Task inputs:

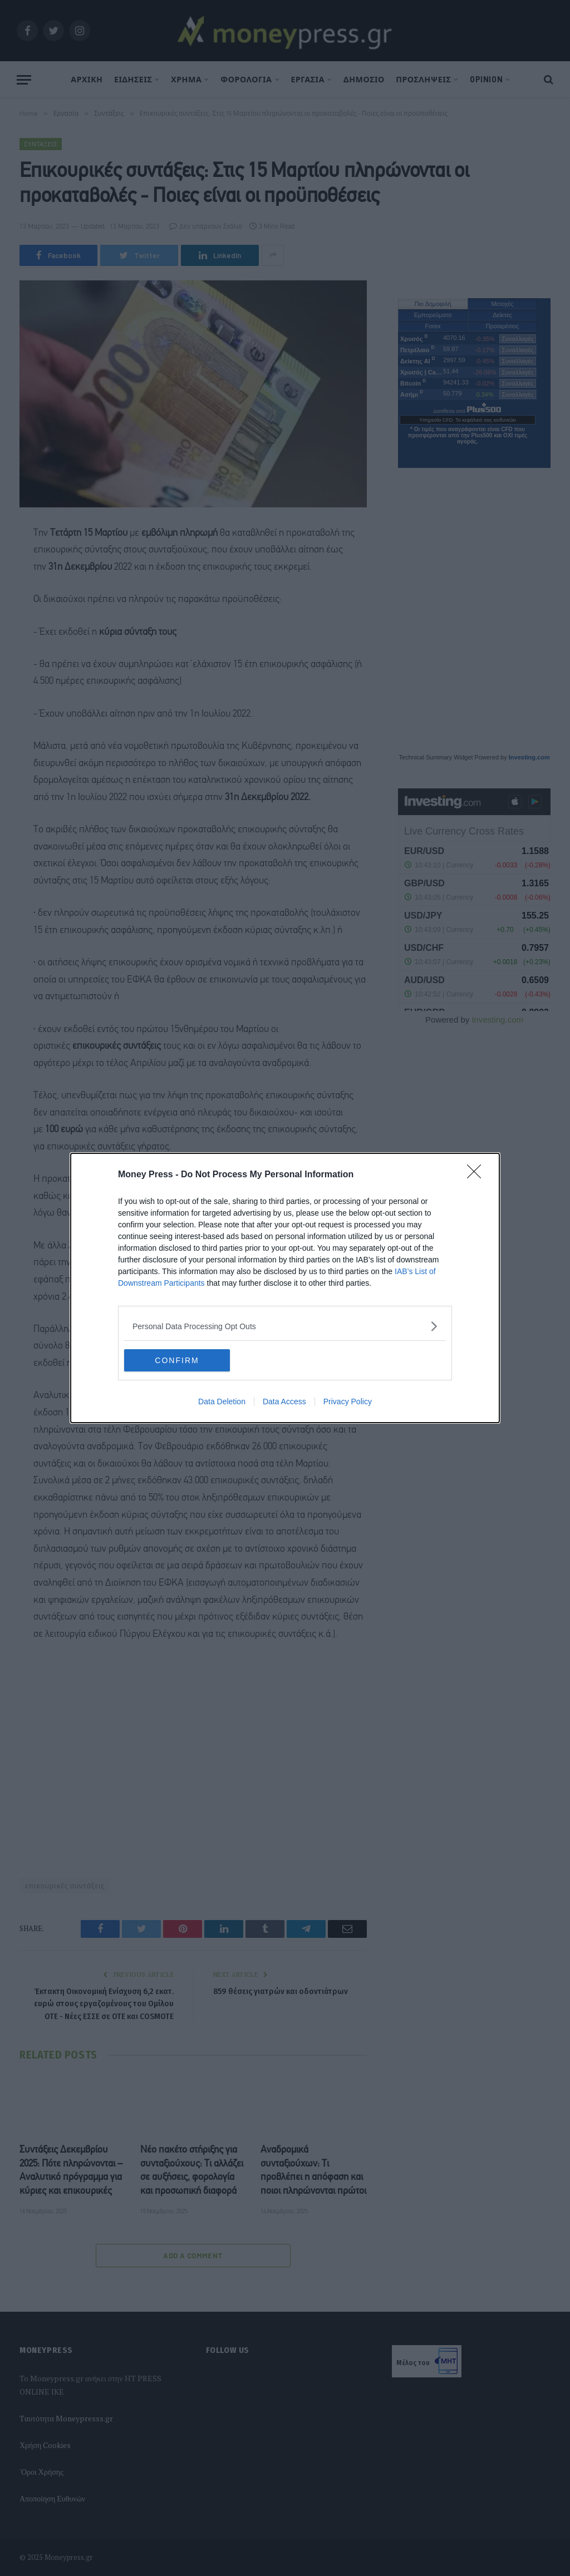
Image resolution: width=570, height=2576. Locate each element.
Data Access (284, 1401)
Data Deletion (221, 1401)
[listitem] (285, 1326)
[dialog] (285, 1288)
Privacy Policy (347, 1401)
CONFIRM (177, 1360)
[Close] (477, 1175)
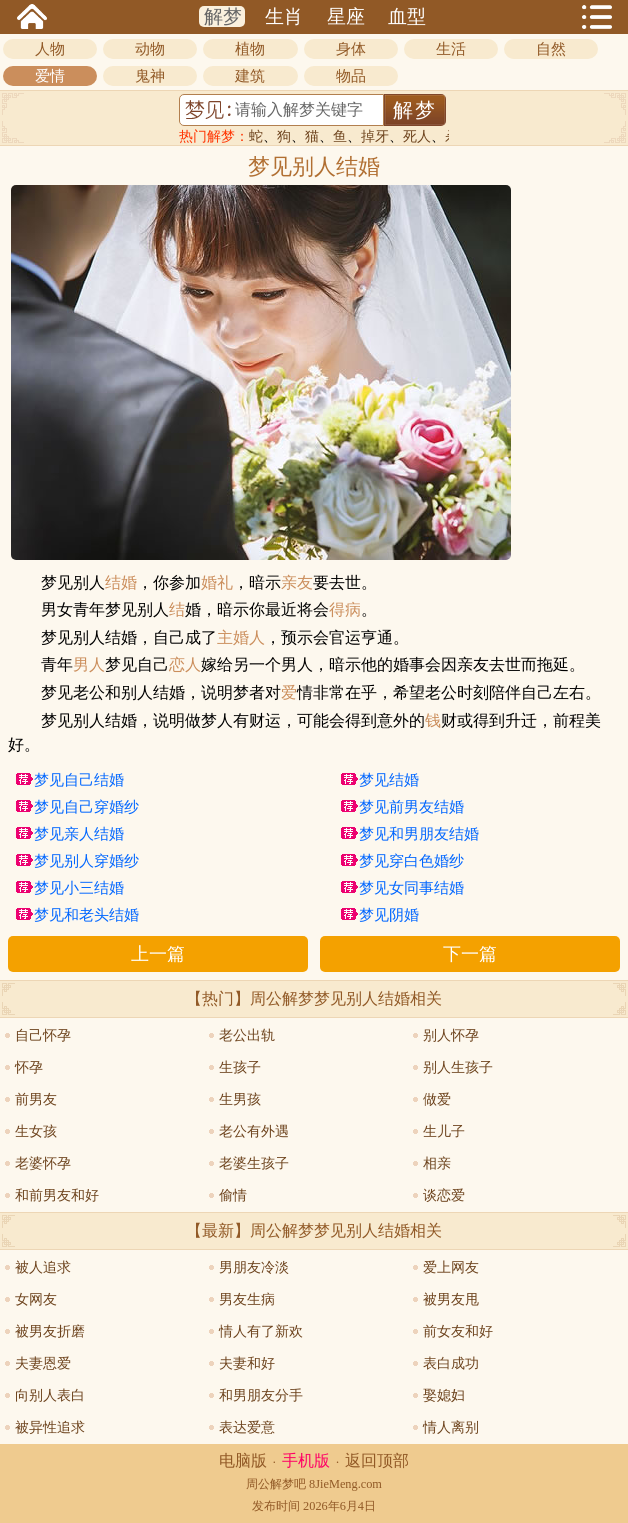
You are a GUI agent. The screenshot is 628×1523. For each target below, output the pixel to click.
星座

Directions: All lines from the one containing "Privacy Policy (347, 1401)" through the end of the data are to be restated exactly, with nothing else and without the pictures.

Output:
Privacy Policy (347, 1401)
CONFIRM (177, 1360)
[Close] (477, 1175)
You are a GUI agent. The screenshot is 628×1523. For each target below, output the pixel to click.
星座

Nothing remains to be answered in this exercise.